New technique could lead to long-lasting localized stimulation of brain tissue without external connections.
Researchers at MIT have developed a method to stimulate brain tissue using external magnetic fields and injected magnetic nanoparticles — a technique allowing direct stimulation of neurons, which could be an effective treatment for a variety of neurological diseases, without the need for implants or external connections.
The research, conducted by Polina Anikeeva, an assistant professor of materials science and engineering, graduate student Ritchie Chen, and three others, has been published in the journal Science.
Previous efforts to stimulate the brain using pulses of electricity have proven effective in reducing or eliminating tremors associated with Parkinson’s disease, but the treatment has remained a last resort because it requires highly invasive implanted wires that connect to a power source outside the brain.
“In the future, our technique may provide an implant-free means to provide brain stimulation and mapping,” Anikeeva says.
In their study, the team injected magnetic iron oxide particles just 22 nanometers in diameter into the brain. When exposed to an external alternating magnetic field — which can penetrate deep inside biological tissues — these particles rapidly heat up.
The resulting local temperature increase can then lead to neural activation by triggering heat-sensitive capsaicin receptors — the same proteins that the body uses to detect both actual heat and the “heat” of spicy foods. (Capsaicin is the chemical that gives hot peppers their searing taste.) Anikeeva’s team used viral gene delivery to induce the sensitivity to heat in selected neurons in the brain.
The particles, which have virtually no interaction with biological tissues except when heated, tend to remain where they’re placed, allowing for long-term treatment without the need for further invasive procedures.
“The nanoparticles integrate into the tissue and remain largely intact,” Anikeeva says. “Then, that region can be stimulated at will by externally applying an alternating magnetic field. The goal for us was to figure out whether we could deliver stimuli to the nervous system in a wireless and noninvasive way.”
The new work has proven that the approach is feasible, but much work remains to turn this proof-of-concept into a practical method for brain research or clinical treatment.
The use of magnetic fields and injected particles has been an active area of cancer research; the thought is that this approach could destroy cancer cells by heating them. “The new technique is derived, in part, from that research,” Anikeeva says. “By calibrating the delivered thermal dosage, we can excite neurons without killing them. The magnetic nanoparticles also have been used for decades as contrast agents in MRI scans, so they are considered relatively safe in the human body.”
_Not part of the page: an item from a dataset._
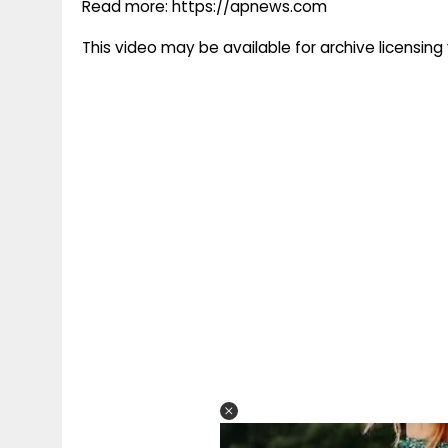
Read more: https://apnews.com
This video may be available for archive licensi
The team developed ways to make the particles with precisely controlled sizes and shapes, in order to maximize their interaction with the applied alternating magnetic field. They also developed devices to deliver the applied magnetic field: Existing devices for cancer treatment — intended to produce much more intense heating — were far too big and energy-inefficient for this application.
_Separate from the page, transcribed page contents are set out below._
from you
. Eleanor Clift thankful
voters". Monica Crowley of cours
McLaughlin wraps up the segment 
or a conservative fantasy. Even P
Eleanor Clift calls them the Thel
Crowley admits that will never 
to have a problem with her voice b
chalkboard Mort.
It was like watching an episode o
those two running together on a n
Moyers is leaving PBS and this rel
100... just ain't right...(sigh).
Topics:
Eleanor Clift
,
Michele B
The next step toward making this a practical technology for clinical use in humans “is to understand better how our method works through neural recordings and behavioral experiments, and assess whether there are any other side effects to tissues in the affected area,” Anikeeva says.
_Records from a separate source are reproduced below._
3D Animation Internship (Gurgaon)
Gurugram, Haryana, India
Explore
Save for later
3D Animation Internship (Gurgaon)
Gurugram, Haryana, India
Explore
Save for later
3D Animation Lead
This is “a completely novel approach for deep-brain stimulation,” says Bianxiao Cui, an assistant professor of chemistry at Stanford University who was not involved in this research. “The new method is significant in that it is relatively more easily administered and induces less brain-tissue responses as compared with electrode implantation. More importantly, the stimulation could be remotely controlled, a highly appealing feature for deep-brain stimulation.”
In addition to Anikeeva and Chen, the research team also included postdoc Gabriela Romero, graduate student Michael Christiansen, and undergraduate Alan Mohr. The work was funded by the Defense Advanced Research Projects Agency, MIT’s McGovern Institute for Brain Research, and the National Science Foundation.